The Central Bank of Brazil has issued on March 1 2012, Circular 3580, amending the rules applied to export prepayment transactions. Pursuant to the new regulation, the advance of receipts shall only be carried out by the importer for a limited period of 360 days. Before the Circular was enacted, the advance payments could be made by the importer and by foreign financial institutions or foreign investment funds without a period limitation. With this new regulation, as financial institutions and investment funds are no longer allowed to advance funds to exporters as export prepayments, all advances performed by such shall be registered as loans and therefore be subject to Brazilian taxation applicable to traditional foreign loans.

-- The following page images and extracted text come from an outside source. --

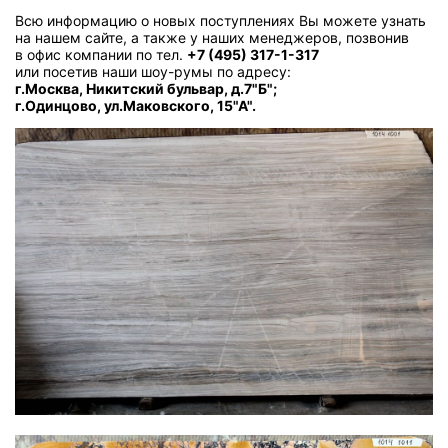
Всю информацию о новых поступлениях Вы можете узнать
на нашем сайте, а также у наших менеджеров, позвонив
в офис компании по тел.
+7 (495) 317-1-317
или посетив наши шоу-румы по адресу:
г.Москва, Никитский бульвар, д.7"Б";
г.Одинцово, ул.Маковского, 15"А".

Securities negotiation policies

On April 7 2011 BM&BOVESPA issued Circular Letters 017/2011-­-DP, 018/2011-­-DP and 019/2011-­-DP. These determined that all publicly listed companies included in the special segments of the Brazilian stock exchange market of BM&BOVESPA of the New Market and Levels 1 and 2 of corporate governance shall prepare, disclose and submit, within the term of one year counted as from the date that the new rules regarding corporate governance came into force (May 10 2011), both their securities negotiation policies and their codes of conduct. Failing to submit in a timely fashion will result, without prejudice to other non-­-pecuniary penalties that may be imposed to the companies, in the payment of a fine in the amount of R$5,000 ($2,669) by the company’s manager in the event of the securities negotiation policies, and R$20,000 fine in case of the Code of Conduct

New anti-­-money laundering hypothesis

With the purpose of preventing any conducts that may be considered anti-­-money laundering and terrorism financing, as included in Law 9,613/98, the Central Bank of Brazils enacted on March 12 2012, Circular Letter No. 3,542, including 63 new situations related to clients and financial institutions that can be interpreted as a money-­-laundering conducts. The new events included by the mentioned Circular Letter encompass transactions of foreign investments and international business.

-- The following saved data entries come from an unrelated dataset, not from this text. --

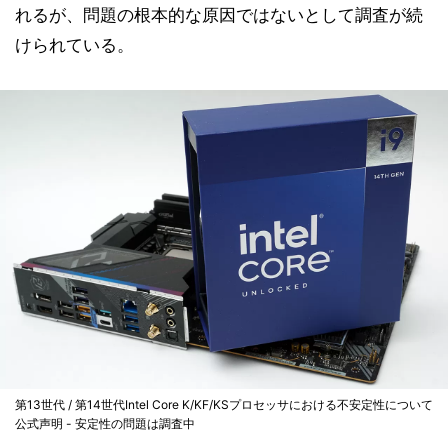
れるが、問題の根本的な原因ではないとして調査が続
けられている。
第13世代 / 第14世代Intel Core K/KF/KSプロセッサにおける不安定性について
公式声明 - 安定性の問題は調査中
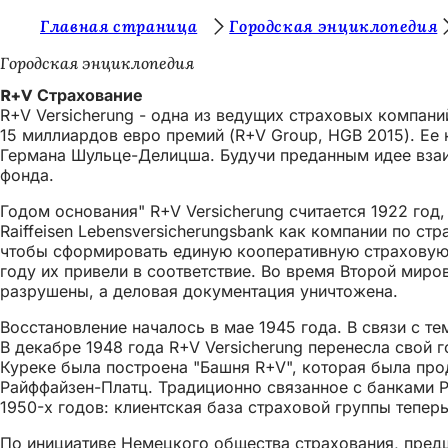
В
Главная страница
Городская энциклопедия
Перейти к содержимому
ы
Городская энциклопедия
з
R+V Страхование
R+V Versicherung - одна из ведущих страховых компан
д
15 миллиардов евро премий (R+V Group, HGB 2015). Ее
е
Германа Шульце-Делицша. Будучи преданным идее взаи
фонда.
с
Годом основания" R+V Versicherung считается 1922 год, к
ь
Raiffeisen Lebensversicherungsbank как компании по с
:
чтобы сформировать единую кооперативную страховую г
году их привели в соответствие. Во время Второй мир
разрушены, а деловая документация уничтожена.
Восстановление началось в мае 1945 года. В связи с т
В декабре 1948 года R+V Versicherung перенесла свой г
Куреке была построена "Башня R+V", которая была про
Райффайзен-Платц. Традиционно связанное с банками Р
1950-х годов: клиентская база страховой группы тепе
По инициативе Немецкого общества страхования, предш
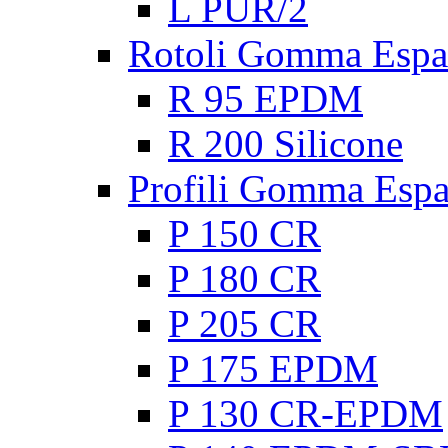
L PUR/2
Rotoli Gomma Espa
R 95 EPDM
R 200 Silicone
Profili Gomma Esp
P 150 CR
P 180 CR
P 205 CR
P 175 EPDM
P 130 CR-EPDM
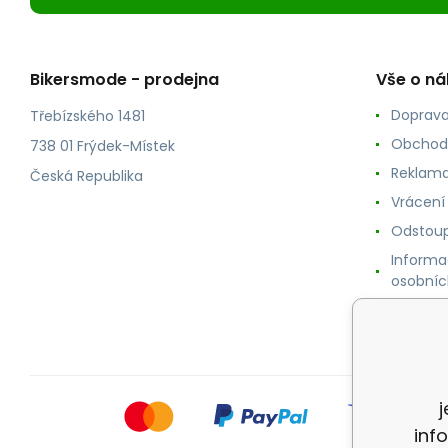
Bikersmode - prodejna
Vše o n
Doprava
Třebízského 1481
Obchod
738 01 Frýdek-Místek
Reklama
Česká Republika
Vrácení
Odstoup
Informa
osobníc
Cookie
inf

Financial institutions require central banks’ authorisation to invest in companies

On March 29 2012 the Central Bank of Brazil issued Resolution 4,062. This amended Resolution 2,723 of March 31 2000, determining that all financial Institutions and others authorised by such authority shall require prior authorisation from the Central Bank in the event of purchase of direct or indirect corporate interest or increase in equity investment in the corporate capital of companies headquartered in Brazil or abroad. Such prior authorisation is not required for the investment in companies whenever included in the investment banks’ portfolios, development banks, multiple banks with investment or development portfolios or funding agencies and only allows the investment in companies that carry out complementary or subsidiary activities with the participant institution.